No question it causes a little heat when it bounces off and the heat is absorbed, but if that heat gets to the point where you’re causing damage cooking yourself with a phone the phone is seriously malfunctioning and broken.
it was about nutrition. it started with the fact that proteins, fats and sugars all have different energy densities and so how much weight you gain is dependent on what the food is, which is all fair. but then i made the mistake of saying “your weight won’t go up by more than the weight of the food, anyway.” and that spiralled out of control completely. apparently that’s wrong and you can gain infinite weight from one chocolate bar.
as usual for this person they felt that i refused to take the “holistic” view into account.
a more recent conversation started with them talking about some sort of blood sugar sensor that athletes use and when i said “that’s interesting, what’s it called?” they started talking about gut microbes.
There’s almost some truth to it. Certain foods, like salts and carbs, in certain situations, like low salt/carb diets, can have a ripple effect. 100g of carbs, or a few grams of salt, can cause your body to retain water. The effect being that you gained several pounds from eating just a few (hundred) grams of certain foods.
However, for your body to retain that water, you must also consume said water.
Though even in that case, I’d consider water consumed to be covered under “food”.
The only exceptions I can think of are from gaining mass from things other than what you eat. Like tar buildup from smoking, snorting or injecting various substances, boffing something (I think that’s what it’s called… Up the butt instead of out the butt), things sticking to your skin, absorbing through the skin, or bugs/aliens laying eggs inside you. Maybe getting possessed by a ghost, if ghosts have mass. But I don’t think all of those combined would even come close to a single meal, other than extreme cases.

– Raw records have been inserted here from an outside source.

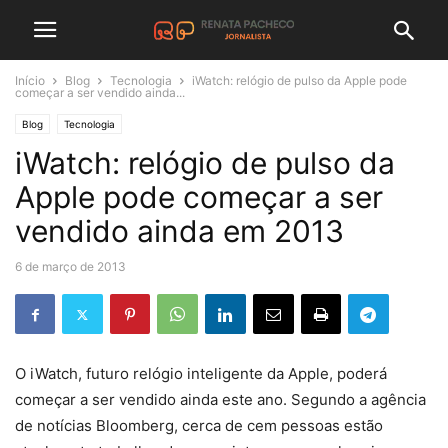
Início
Blog
Tecnologia
iWatch: relógio de pulso da Apple pode
começar a ser vendido ainda...
Blog
Tecnologia
iWatch: relógio de pulso da
Apple pode começar a ser
vendido ainda em 2013
6 de março de 2013
O iWatch, futuro relógio inteligente da Apple, poderá
começar a ser vendido ainda este ano. Segundo a agência
de notícias Bloomberg, cerca de cem pessoas estão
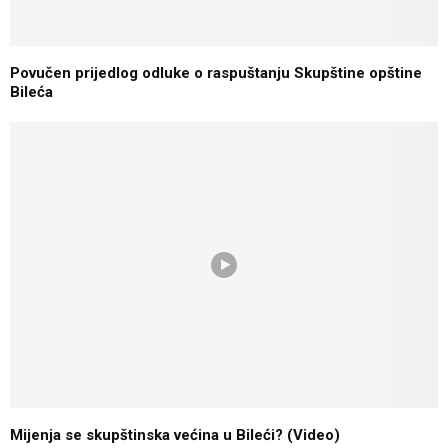
Povučen prijedlog odluke o raspuštanju Skupštine opštine
Bileća
Mijenja se skupštinska većina u Bileći? (Video)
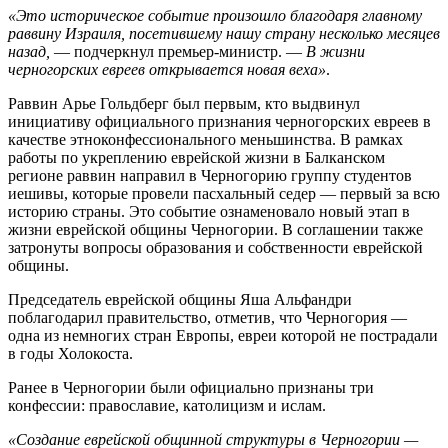
«Это историческое событие произошло благодаря главному
раввину Израиля, посетившему нашу страну несколько месяцев
назад,
— подчеркнул премьер-министр. —
В жизни
черногорских евреев открывается новая веха»
.
Раввин Арье Гольдберг был первым, кто выдвинул
инициативу официального признания черногорских евреев в
качестве этноконфессионального меньшинства. В рамках
работы по укреплению еврейской жизни в Балканском
регионе раввин направил в Черногорию группу студентов
иешивы, которые провели пасхальный седер — первый за всю
историю страны. Это событие ознаменовало новый этап в
жизни еврейской общины Черногории. В соглашении также
затронуты вопросы образования и собственности еврейской
общины.
Председатель еврейской общины Яша Альфандри
поблагодарил правительство, отметив, что Черногория —
одна из немногих стран Европы, евреи которой не пострадали
в годы Холокоста.
Ранее в Черногории были официально признаны три
конфессии: православие, католицизм и ислам.
«Создание еврейской общинной структуры в Черногории —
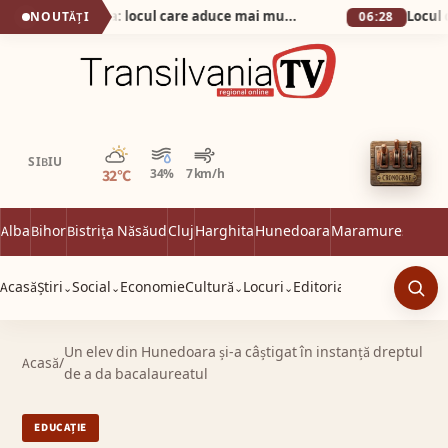
Secretul din Alba Iulia: locul care aduce mai mulți vizitatori decât Cetatea!
NOUTĂȚI
06:28
Parțial noros
SIBIU
32°C
34%
7 km/h
Alba
Bihor
Bistrița Năsăud
Cluj
Harghita
Hunedoara
Maramureș
Satu 
Acasă
Știri
Social
Economie
Cultură
Locuri
Editorial
⌄
⌄
⌄
⌄
Caut
Un elev din Hunedoara și-a câștigat în instanță dreptul
Acasă
/
de a da bacalaureatul
EDUCAȚIE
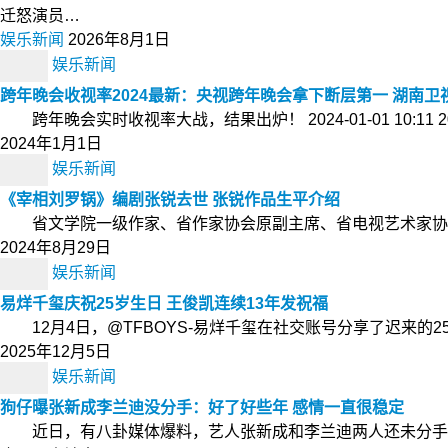
迁怒演员…
娱乐新闻
2026年8月1日
娱乐新闻
跨年晚会收视率2024最新：央视跨年晚会拿下断层第一 湖南卫
跨年晚会实时收视率大战，结果出炉！ 2024-01-01 10:
2024年1月1日
娱乐新闻
《宰相刘罗锅》编剧张锐去世 张锐作品生平介绍
省文学院一级作家、省作家协会原副主席、省电视艺术家协会原
2024年8月29日
娱乐新闻
易烊千玺庆祝25岁生日 王俊凯连续13年发祝福
12月4日，@TFBOYS-易烊千玺在社交账号分享了迟来的
2025年12月5日
娱乐新闻
狗仔曝张新成李兰迪没分手：好了好些年 感情一直很稳定
近日，有八卦媒体爆料，艺人张新成和李兰迪两人还未分手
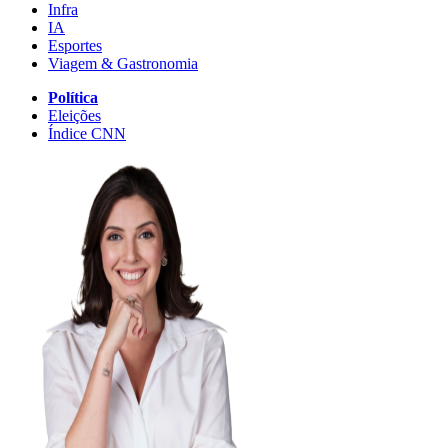
Infra
IA
Esportes
Viagem & Gastronomia
Política
Eleições
Índice CNN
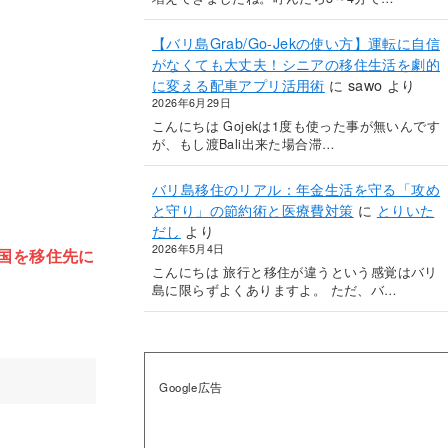
【バリ島Grab/Go-Jekの使い方】運転に自信
がなくても大丈夫！シニアの移住生活を劇的
に変える配車アプリ活用術
に
sawo
より
2026年6月29日
こんにちは Gojekは1度も使った事が無いんです
が、もし渡Bali出来た場合滞…
バリ島移住のリアル：年金生活を守る「攻め
と守り」の節約術と医療費対策
に
とりいた
だし
より
2026年5月4日
国を移住先に
こんにちは 旅行と移住が違うという感覚はバリ
島に限らずよくありますよ。 ただ、バ…
Google広告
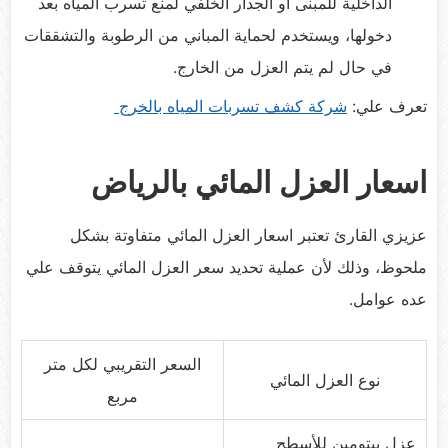
الداخلية للمبنى أو الجدار الخلفي لمنع تسرب المياه بعد
دخولها، ويستخدم لحماية المباني من الرطوبة والتشققات
في حال لم يتم العزل من الخارج.
تعرف علي:
شركة كشف تسربات المياه بالخرج
اسعار العزل المائي بالرياض
عزيزي القارئ تعتبر اسعار العزل المائي متفاوتة بشكل
ملحوظ، وذلك لأن عملية تحديد سعر العزل المائي يتوقف علي
عده عوامل.
السعر التقريبي لكل متر
نوع العزل المائي
مربع
عزل بيتومين للأسطح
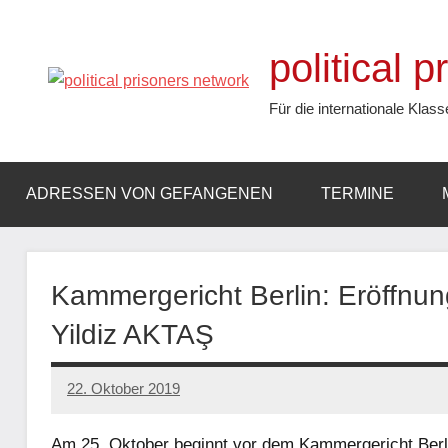
Zum
Inhalt
political 
springen
Für die internationale Klass
ADRESSEN VON GEFANGENEN
TERMINE
Kammergericht Berlin: Eröffnu
Yildiz AKTAŞ
22. Oktober 2019
admin
Am 25. Oktober beginnt vor dem Kammergericht Berlin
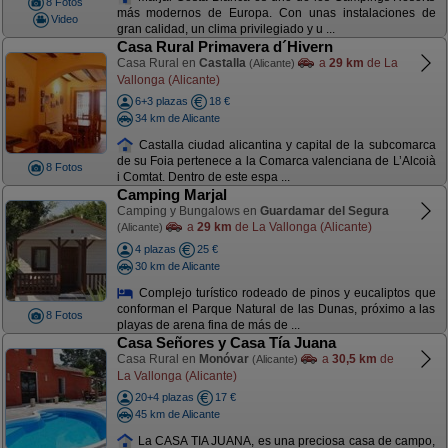
8 Fotos
más modernos de Europa. Con unas instalaciones de
Video
gran calidad, un clima privilegiado y u ...
Casa Rural Primavera d´Hivern
Casa Rural en
Castalla
a
29 km
de La
(Alicante)
Vallonga (Alicante)
6+3 plazas
18 €
34 km de Alicante
Castalla ciudad alicantina y capital de la subcomarca
de su Foia pertenece a la Comarca valenciana de L’Alcoià
8 Fotos
i Comtat. Dentro de este espa ...
Camping Marjal
Camping y Bungalows en
Guardamar del Segura
a
29 km
de La Vallonga (Alicante)
(Alicante)
4 plazas
25 €
30 km de Alicante
Complejo turístico rodeado de pinos y eucaliptos que
conforman el Parque Natural de las Dunas, próximo a las
8 Fotos
playas de arena fina de más de ...
Casa Señores y Casa Tía Juana
Casa Rural en
Monóvar
a
30,5 km
de
(Alicante)
La Vallonga (Alicante)
20+4 plazas
17 €
45 km de Alicante
La CASA TIA JUANA, es una preciosa casa de campo,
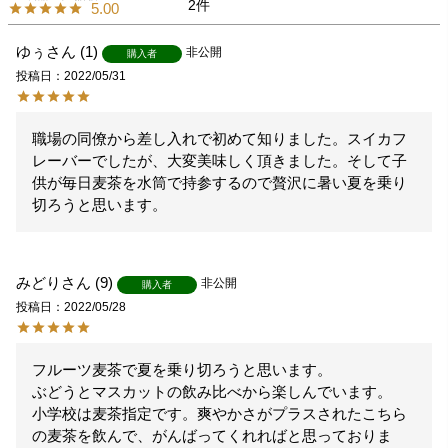
2
5.00
ゆぅ
1
非公開
購入者
投稿日
2022/05/31
職場の同僚から差し入れで初めて知りました。スイカフ
レーバーでしたが、大変美味しく頂きました。そして子
供が毎日麦茶を水筒で持参するので贅沢に暑い夏を乗り
切ろうと思います。
みどり
9
非公開
購入者
投稿日
2022/05/28
フルーツ麦茶で夏を乗り切ろうと思います。

ぶどうとマスカットの飲み比べから楽しんでいます。

小学校は麦茶指定です。爽やかさがプラスされたこちら
の麦茶を飲んで、がんばってくれればと思っておりま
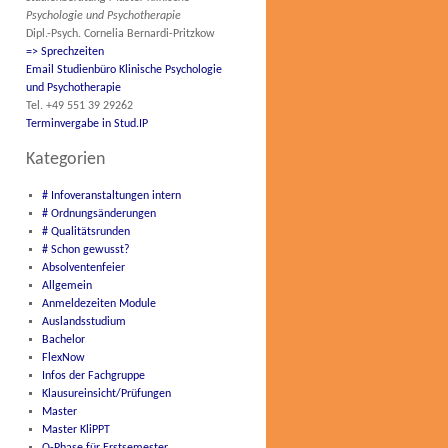
Psychologie und Psychotherapie
Dipl.-Psych. Cornelia Bernardi-Pritzkow
=> Sprechzeiten
Email Studienbüro Klinische Psychologie
und Psychotherapie
Tel. +49 551 39 29262
Terminvergabe in Stud.IP
Kategorien
# Infoveranstaltungen intern
# Ordnungsänderungen
# Qualitätsrunden
# Schon gewusst?
Absolventenfeier
Allgemein
Anmeldezeiten Module
Auslandsstudium
Bachelor
FlexNow
Infos der Fachgruppe
Klausureinsicht/Prüfungen
Master
Master KliPPT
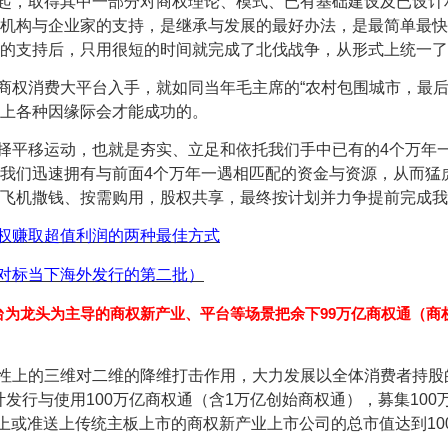
起，取得其中一部分对商权理论、模式、已有基础建设及已设计
机构与企业家的支持，是继承与发展的最好办法，是最简单最快
的支持后，只用很短的时间就完成了北伐战争，从形式上统一了
商权消费大平台入手，就如同当年毛主席的“农村包围城市，最后
上各种因缘际会才能成功的。
择平移运动，也就是夯实、立足和依托我们手中已有的4个万年
我们迅速拥有与前面4个万年一遇相匹配的资金与资源，从而猛
飞机撒钱、按需购用，股权共享，最终按计划并力争提前完成我
权赚取超值利润的两种最佳方式
对标当下海外发行的第二批）
台为龙头为主导的商权新产业、平台等场景把余下99万亿商权通（商
性上的三维对二维的降维打击作用，大力发展以全体消费者持股
累计发行与使用100万亿商权通（含1万亿创始商权通），
募集
10
送上或准送上传统主板上市的商权新产业上市公司的总市值达到1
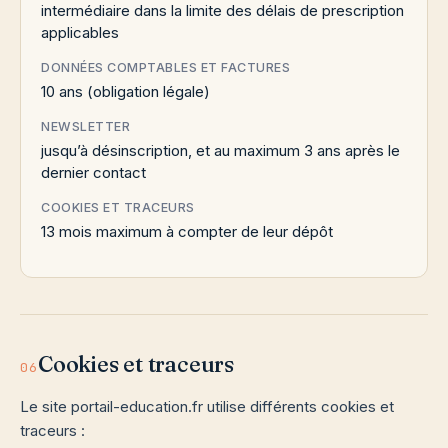
intermédiaire dans la limite des délais de prescription
applicables
DONNÉES COMPTABLES ET FACTURES
10 ans (obligation légale)
NEWSLETTER
jusqu’à désinscription, et au maximum 3 ans après le
dernier contact
COOKIES ET TRACEURS
13 mois maximum à compter de leur dépôt
Cookies et traceurs
06
Le site portail-education.fr utilise différents cookies et
traceurs :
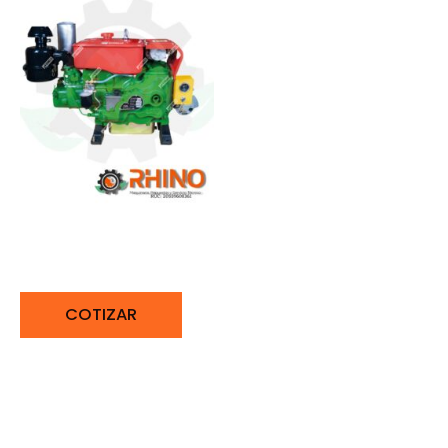
MOTOR LD 28HP
BONELLY 148D
COTIZAR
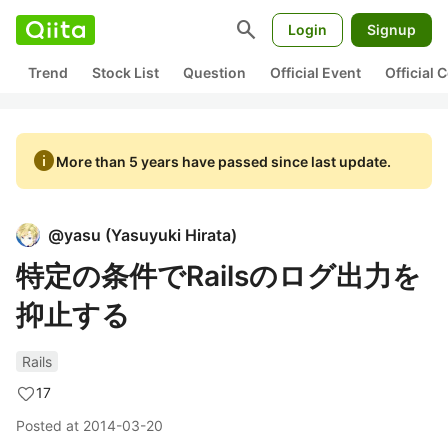
search
Login
Signup
Trend
Stock List
Question
Official Event
Official
info
More than 5 years have passed since last update.
@
yasu
(
Yasuyuki Hirata
)
特定の条件でRailsのログ出力を
抑止する
Rails
17
Posted at
2014-03-20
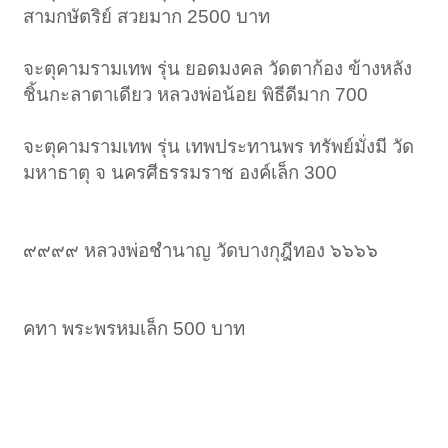
สามกษัตริย์ สวยมาก 2500 บาท
จะตุคามรามเทพ รุ่น ยอดมงคล วัดตาก้อง ข้างหลัง
ชิ้นกะลาตาเดียว หลวงพ่อน้อย พิธีดีมาก 700
จะตุคามรามเทพ รุ่น เทพประทานพร ทรัพย์มั่งมี วัด
มหาธาตุ จ นครศีธรรมราช องค์เล็ก 300
๙๙๙๙ หลวงพ่อชำนาญ วัดบางกุฎีทอง ๖๖๖๖
คทา พระพรหมเล็ก 500 บาท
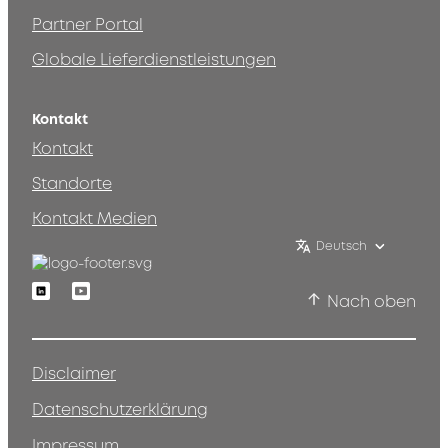
Partner Portal
Globale Lieferdienstleistungen
Kontakt
Kontakt
Standorte
Kontakt Medien
Deutsch
Linkedin
Youtube
Nach oben
Disclaimer
Datenschutzerklärung
Impressum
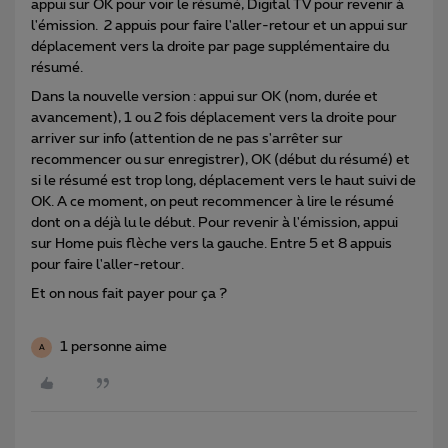
appui sur OK pour voir le résumé, Digital TV pour revenir à
l'émission. 2 appuis pour faire l'aller-retour et un appui sur
déplacement vers la droite par page supplémentaire du
résumé.
Dans la nouvelle version : appui sur OK (nom, durée et
avancement), 1 ou 2 fois déplacement vers la droite pour
arriver sur info (attention de ne pas s'arrêter sur
recommencer ou sur enregistrer), OK (début du résumé) et
si le résumé est trop long, déplacement vers le haut suivi de
OK. A ce moment, on peut recommencer à lire le résumé
dont on a déjà lu le début. Pour revenir à l'émission, appui
sur Home puis flèche vers la gauche. Entre 5 et 8 appuis
pour faire l'aller-retour.
Et on nous fait payer pour ça ?
1 personne aime
A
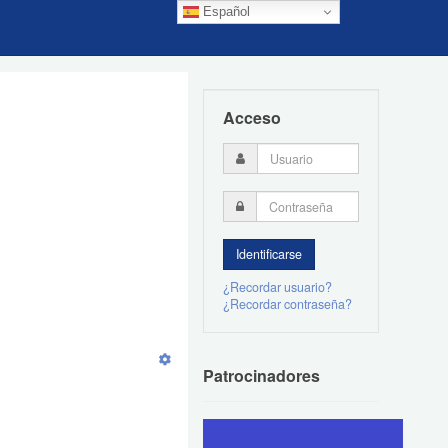
Español
Acceso
¿Recordar usuario?
¿Recordar contraseña?
Patrocinadores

I was curious and looked into how much mass the average adult loses through breathing, and apparently it’s at least about 69g (at rest, if you are metabolizing fat).
you can gain infinite weight from one chocolate bar.
Eventually you’ll turn into a black hole.
“holistic”
Aka, “Keep science and evidence out of this”
Well, nutritional science doesn’t have a great track record. While a lot of bullshit is justified using the word “holistic”, it is also true that nutrition and in general our metabolism are affected by so many factors that a reductionist approach to nutrition more often than not fails to give actionable insights, especially if you move away from very broad statements. It doesn’t help that every few years, some core concept of nutritional science is discovered to be the result of lobbying.
I can’t remember the specifics (both because it was dumb and because it’s so embarrassing I think my brain is trying to protect me), but from what I recall I got into a heated argument on the internet with someone because I felt that fans weren’t cheering hard enough for a band I liked at a concert.
…yeah, I know. I’m grateful, though, because it was so colossally stupid and pointless that I had a come-to-Jesus moment and swore off internet arguments entirely. I can only imagine the countless hours of my life it’s saved me in the intervening years.
I fought with my aunt about “mom jeans.” I was telling her it was a style of jeans and she was adament that it was any kind of jeans that a “mother” is wearing.
Well technically you are both right though she is being pedantic.